A few things:
Huntsman is not an ideologue that panders to party extremes.
Politics is a team sport, though. Pandering is par for the course, especially in a time like the one in which we find ourselves, with a particularly polarized electorate and an even more polarized set of elected representatives. I don't think that there's a way to govern on the national level without occasionally pandering to one part of your coalition or another.
That said, I appreciate that Huntsman has resisted a lot of what I think is making his party dangerous these days. That thing he tweeted, that 'call me crazy, I believe in science' or however he phrased it. That was one of my favorite moments in the campaign.
If some set of circumstances led him to the nomination I don't think he'd pander as hard as Mitt is now...nobody would. But he'd pander at least as much as Obama. He'd still talk about how we're the best, most indespensible nation that Allah has seen fit to place on the face of his earth or whatever. He's probably said something like that on the campaign trail even. (I guess I could look it up, but I'd rather shoot from the proverbial hip than work on my google-fu.)
He has experience in office as a successful and well liked governor...
True. And this is actually one of the things that infuriated me about the Republican primary process. You had not only Huntsman, but Gary Johnson, who was a two term governor that was also well liked. And yet, everyone involved it seemed was prepared to dismiss them out of hand in favor of people like Cain, like Bachmann, and like Gingrich, who were popular in conservative circles but toxic everywhere else.
As someone who supports Obama, but is well to his left on issues like drug prohibition, mass incarceration and foreign policy, I would have loved to have seen him challenged from his left on those issues by someone like Johnson instead of just his right.
and has more foreign policy and diplomatic experience than either major party candidate.
...not really. I guess Romney's foreign policy or diplomatic experience really begins and ends with the Olympics, and whatever trade missions he conducted as governor, so Huntsman definitely wins there. But I don't care how long you were a diplomat, I don't think that's really all that comparable to the experience of being a sitting president for any length of time. It's just a different level of play. I might accept your claim if he'd have served say, 3 years here, 4 years there as like a cabinet level official in this or that agency, but that's not what he was doing. Not to take anything away from dude, but there just aren't that many people that have played at Obama's level. (As terrible as I think her record is, Condi Rice is someone who I might say has comparable experience on the Republican side.) And none of them were running to unseat him this time around.
He is fiscally conservative while at the same time being surprisingly socially progressive.

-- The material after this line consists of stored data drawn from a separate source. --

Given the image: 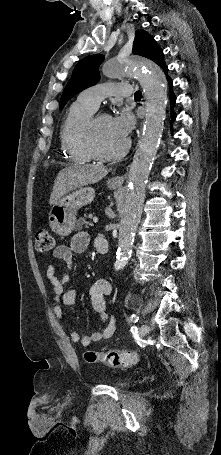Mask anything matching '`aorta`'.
Wrapping results in <instances>:
<instances>
[{
	"mask_svg": "<svg viewBox=\"0 0 221 455\" xmlns=\"http://www.w3.org/2000/svg\"><path fill=\"white\" fill-rule=\"evenodd\" d=\"M103 73L116 78L136 76L146 96V118L139 144L127 180L125 198L119 224L116 268L123 267L131 257L134 236L145 198L146 182L160 145L166 107L167 87L163 71L152 61L141 57H127L106 62Z\"/></svg>",
	"mask_w": 221,
	"mask_h": 455,
	"instance_id": "762f6f07",
	"label": "aorta"
}]
</instances>
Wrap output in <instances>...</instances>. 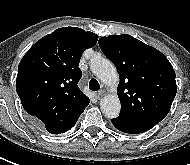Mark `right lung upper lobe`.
I'll return each instance as SVG.
<instances>
[{
	"instance_id": "obj_1",
	"label": "right lung upper lobe",
	"mask_w": 190,
	"mask_h": 165,
	"mask_svg": "<svg viewBox=\"0 0 190 165\" xmlns=\"http://www.w3.org/2000/svg\"><path fill=\"white\" fill-rule=\"evenodd\" d=\"M98 36L77 27H63L37 41L18 66L17 94L28 114L49 133L70 130L89 104L77 83L82 52Z\"/></svg>"
}]
</instances>
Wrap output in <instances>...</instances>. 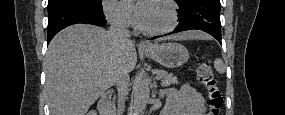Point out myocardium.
Segmentation results:
<instances>
[{
	"label": "myocardium",
	"instance_id": "1",
	"mask_svg": "<svg viewBox=\"0 0 285 115\" xmlns=\"http://www.w3.org/2000/svg\"><path fill=\"white\" fill-rule=\"evenodd\" d=\"M151 2H162V3H165L169 7L170 15H171V23L168 27L159 29V30H150V29L145 28L141 24L139 25L140 30L149 35H154V36L165 35V34L172 32L177 27L178 21H179V13H178L176 3L172 0H154Z\"/></svg>",
	"mask_w": 285,
	"mask_h": 115
}]
</instances>
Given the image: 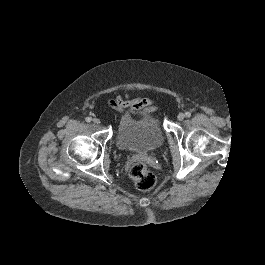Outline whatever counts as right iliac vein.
<instances>
[{
    "label": "right iliac vein",
    "mask_w": 265,
    "mask_h": 265,
    "mask_svg": "<svg viewBox=\"0 0 265 265\" xmlns=\"http://www.w3.org/2000/svg\"><path fill=\"white\" fill-rule=\"evenodd\" d=\"M100 122H101V121H100V119H98V118H94V119H93V123H94V124L99 125Z\"/></svg>",
    "instance_id": "1"
}]
</instances>
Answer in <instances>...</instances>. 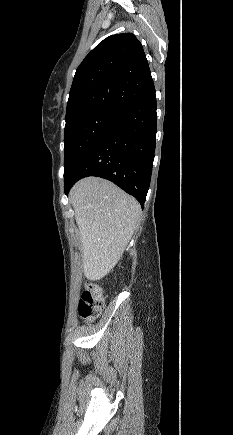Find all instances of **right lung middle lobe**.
Here are the masks:
<instances>
[{
	"label": "right lung middle lobe",
	"instance_id": "obj_1",
	"mask_svg": "<svg viewBox=\"0 0 233 435\" xmlns=\"http://www.w3.org/2000/svg\"><path fill=\"white\" fill-rule=\"evenodd\" d=\"M121 112L111 108H98L66 119L64 178Z\"/></svg>",
	"mask_w": 233,
	"mask_h": 435
}]
</instances>
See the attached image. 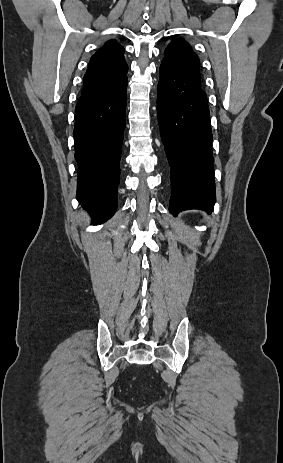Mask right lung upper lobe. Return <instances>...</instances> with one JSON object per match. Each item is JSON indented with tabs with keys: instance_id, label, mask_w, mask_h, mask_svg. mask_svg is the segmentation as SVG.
<instances>
[{
	"instance_id": "1",
	"label": "right lung upper lobe",
	"mask_w": 283,
	"mask_h": 463,
	"mask_svg": "<svg viewBox=\"0 0 283 463\" xmlns=\"http://www.w3.org/2000/svg\"><path fill=\"white\" fill-rule=\"evenodd\" d=\"M124 48L115 41H108L90 59L84 75L82 93L90 92L109 85L127 73Z\"/></svg>"
}]
</instances>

...not really. What surprised me was that during the primary, Huntsman was treated as some sort of squishy moderate, I guess because he worked under Obama, when he's pretty damn conservative. Correct me if I'm wrong, but the only social issue where I remember him deviating from the rest of the folks on the stage was that he supports civil unions. I guess that makes him a radical in today's Republican party. But civil unions are so 2004.
That said, Huntsman was the governor of a very conservative state and ran for the presidential nomination of an especially conservative Republican party. I find it not that hard to believe that he's shifted his personal views a ways to the right to make himself more palatable to his intended audience.
Gary Johnson is the former governor of NM who is currently running for president on the Libertarian ticket.
I like Gary Johnson. Like I said, there are a lot of issues where I think he's closer to me, as a liberal, than Obama. I occasionally talk to Ron Paul people, who in my experience tend to be well meaning if not a bit...off, and I like to point them his way. I think he has a lot of the same qualities that made Paul compelling without the crackpot shit. (Even though, I find Johnson's economic views to be kind of crazy....but in an 'I'm a liberal, he's a conservative, the economy is complicated, I don't think your ideas will work' kind of way, as opposed to an 'I don't care what Alex Jones said, that's insane' kind of way.)
So yeah....
I kind of think of Jon Huntsman as the Platonic ideal of a conservative Republican. I disagree with him about a whole host of issues, but I'm also pretty sure that he wouldn't ignore data in favor of some bullshit about first principles. Really, it's the same reason that a lot of conservatives I know, conservatives like my pops, like Obama a lot, especially when contrasted to his opposition in Congress. They get the feeling that ultimately, he wants to do what works. That's the vibe I get from Huntsman. Maybe I'm wrong. We can't know. He didn't win...honestly, I don't even know why he ran.
Also, whatever shade we might want to throw at the Republicans, Huntsman is and has been a strong supporter of Mitt Romney since he suspended his campaign.